▶ **What to work on**: All lines in the data that hold the word "target" need copying.

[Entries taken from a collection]

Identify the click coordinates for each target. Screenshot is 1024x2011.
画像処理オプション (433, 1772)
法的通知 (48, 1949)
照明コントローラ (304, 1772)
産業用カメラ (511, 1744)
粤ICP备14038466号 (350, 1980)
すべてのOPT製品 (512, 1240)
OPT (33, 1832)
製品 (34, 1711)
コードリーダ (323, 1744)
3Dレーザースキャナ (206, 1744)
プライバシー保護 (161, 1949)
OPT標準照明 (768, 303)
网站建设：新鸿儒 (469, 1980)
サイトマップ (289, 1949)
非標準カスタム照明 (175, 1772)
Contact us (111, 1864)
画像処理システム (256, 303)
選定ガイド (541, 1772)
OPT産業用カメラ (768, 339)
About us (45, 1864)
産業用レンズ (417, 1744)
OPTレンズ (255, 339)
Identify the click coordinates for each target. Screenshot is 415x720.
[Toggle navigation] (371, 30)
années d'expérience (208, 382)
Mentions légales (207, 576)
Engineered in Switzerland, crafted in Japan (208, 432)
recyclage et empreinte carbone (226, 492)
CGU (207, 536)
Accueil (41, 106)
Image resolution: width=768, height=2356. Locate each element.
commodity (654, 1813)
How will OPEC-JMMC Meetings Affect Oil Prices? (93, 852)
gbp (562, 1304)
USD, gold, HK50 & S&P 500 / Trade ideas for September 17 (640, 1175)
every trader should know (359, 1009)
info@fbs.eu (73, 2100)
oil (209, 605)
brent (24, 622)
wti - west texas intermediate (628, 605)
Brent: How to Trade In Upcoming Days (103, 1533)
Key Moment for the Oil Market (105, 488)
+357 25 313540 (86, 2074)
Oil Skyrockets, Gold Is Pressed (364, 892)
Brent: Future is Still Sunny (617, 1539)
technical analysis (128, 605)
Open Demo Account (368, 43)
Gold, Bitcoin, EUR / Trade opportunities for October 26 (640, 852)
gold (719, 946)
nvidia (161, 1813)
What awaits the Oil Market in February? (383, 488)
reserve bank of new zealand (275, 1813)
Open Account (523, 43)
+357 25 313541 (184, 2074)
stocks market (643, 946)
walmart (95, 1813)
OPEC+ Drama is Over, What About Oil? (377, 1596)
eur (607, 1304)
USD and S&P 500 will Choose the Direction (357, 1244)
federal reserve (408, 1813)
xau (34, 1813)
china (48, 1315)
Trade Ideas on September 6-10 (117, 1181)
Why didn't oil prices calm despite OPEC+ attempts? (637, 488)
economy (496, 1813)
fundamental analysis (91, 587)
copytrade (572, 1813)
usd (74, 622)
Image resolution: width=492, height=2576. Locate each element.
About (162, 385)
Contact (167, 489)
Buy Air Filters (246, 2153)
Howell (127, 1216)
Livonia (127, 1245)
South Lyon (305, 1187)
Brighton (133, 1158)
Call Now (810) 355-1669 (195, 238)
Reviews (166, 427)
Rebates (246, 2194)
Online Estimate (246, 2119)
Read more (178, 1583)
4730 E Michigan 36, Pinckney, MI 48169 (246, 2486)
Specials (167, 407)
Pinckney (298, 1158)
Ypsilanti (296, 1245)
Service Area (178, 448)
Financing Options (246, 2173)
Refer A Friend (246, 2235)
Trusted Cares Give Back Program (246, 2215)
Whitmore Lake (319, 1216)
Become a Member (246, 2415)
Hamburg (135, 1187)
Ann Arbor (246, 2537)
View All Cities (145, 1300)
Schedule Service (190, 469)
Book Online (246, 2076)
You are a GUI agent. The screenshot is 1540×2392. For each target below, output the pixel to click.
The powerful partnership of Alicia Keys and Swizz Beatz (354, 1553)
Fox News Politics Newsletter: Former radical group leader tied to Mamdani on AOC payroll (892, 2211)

▶ **Expected output**:
Identify the click coordinates for each target. Screenshot is 1024x2011.
Identify the click coordinates for each target. Screenshot is 415x720.
You are a GUI agent. The screenshot is 1540×2392. For each target below, output the pixel to click.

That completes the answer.